Vestibular schwannomas (VS) arise from the Schwann cells, sheeting the vestibular branch of the eighth (VIII) cranial nerve. Although these tumors are histologically benign, they may cause hearing loss, tinnitus, and facial palsy, and if growing rapidly to a large size, even brainstem compression and death. VS can occur unilaterally or when associated with neurofibromatosis type 2 (NF2), bilaterally. The mutual molecular hallmark of both NF2-associated VS and sporadic VS is biallelic inactivation of the merlin gene, also known as the NF2-gene, which is a tumor suppressor located at 22q12 ^[1]. Several genetic and epigenetic aberrations have been shown in sporadic VS, for example, various mutations in the merlin gene, loss of heterozygosity (LOH) on several chromosomes, deregulation of other genes, abnormal microRNA expression pattern, and CpG island methylation. This review summarizes the contemporary molecular biology of sporadic VS via systematic literature searches, as well as addressing current and prospected medical therapy based on molecular biology.

METHOD

Overview of Systematic Literature Review

A systematic literature review was conducted to identify published studies regarding merlin gene mutations, deregulated gene expression, LOH, DNA methylation, and deregulated microRNAs in sporadic VS.

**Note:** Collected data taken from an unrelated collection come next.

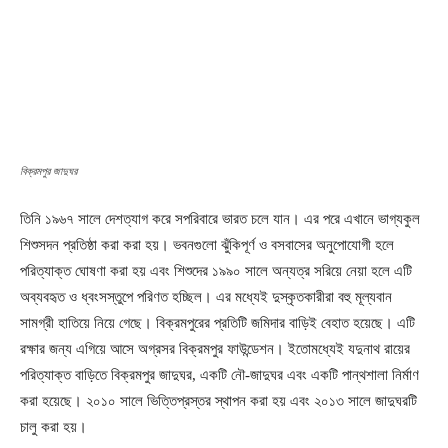
বিক্রমপুর জাদুঘর
তিনি ১৯৬৭ সালে দেশত্যাগ করে সপরিবারে ভারত চলে যান। এর পরে এখানে ভাগ্যকুল
শিশুসদন প্রতিষ্ঠা করা করা হয়। ভবনগুলো ঝুঁকিপূর্ণ ও বসবাসের অনুপোযোগী হলে
পরিত্যাক্ত ঘোষণা করা হয় এবং শিশুদের ১৯৯০ সালে অন্যত্র সরিয়ে নেয়া হলে এটি
অব্যবহৃত ও ধ্বংসস্তুপে পরিণত হচ্ছিল। এর মধ্যেই দুস্কৃতকারীরা বহু মূল্যবান
সামগ্রী হাতিয়ে নিয়ে গেছে। বিক্রমপুরের প্রতিটি জমিদার বাড়িই বেহাত হয়েছে। এটি
রক্ষার জন্য এগিয়ে আসে অগ্রসর বিক্রমপুর ফাউন্ডেশন। ইতোমধ্যেই যদুনাথ রায়ের
পরিত্যাক্ত বাড়িতে বিক্রমপুর জাদুঘর, একটি নৌ-জাদুঘর এবং একটি পান্থশালা নির্মাণ
করা হয়েছে। ২০১০ সালে ভিত্তিপ্রস্তর স্থাপন করা হয় এবং ২০১৩ সালে জাদুঘরটি
চালু করা হয়।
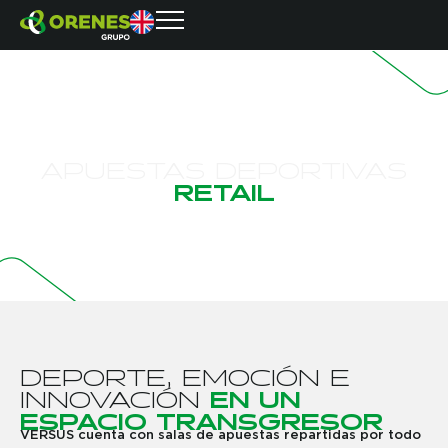
A
P
U
E
S
T
A
S
D
E
P
O
R
T
I
V
A
S
R
E
T
A
I
L
D
E
P
O
R
T
E
,
E
M
O
C
I
Ó
N
E
I
N
N
O
V
A
C
I
Ó
N
E
N
U
N
E
S
P
A
C
I
O
T
R
A
N
S
G
R
E
S
O
R
VERSUS cuenta con salas de apuestas repartidas por todo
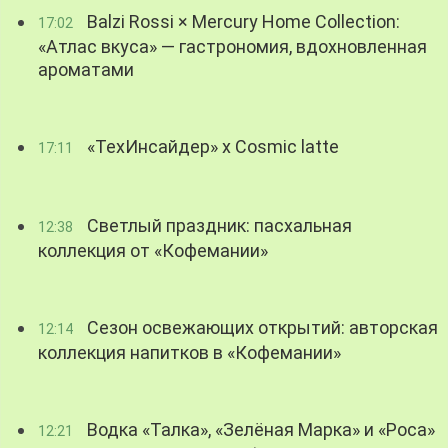
Balzi Rossi × Mercury Home Collection:
17:02
«Атлас вкуса» — гастрономия, вдохновленная
ароматами
«ТехИнсайдер» х Cosmic latte
17:11
Светлый праздник: пасхальная
12:38
коллекция от «Кофемании»
Сезон освежающих открытий: авторская
12:14
коллекция напитков в «Кофемании»
Водка «Талка», «Зелёная Марка» и «Роса»
12:21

Systematic Search Strategy and Terms

The objective of our search strategy was to identify relevant studies concerning the molecular biology of sporadic VS. First, Pubmed, Embase, and the Cochrane Center were searched for previously published reviews based on a systematic search of the literature. None were found. Second, the same sources were searched systematically for publications on the molecular biology of sporadic/unilateral VS, using both simple search strings as well as Mesh terms. No limitations besides the inclusion and exclusion criteria were employed. The search was conducted on October 1, 2017.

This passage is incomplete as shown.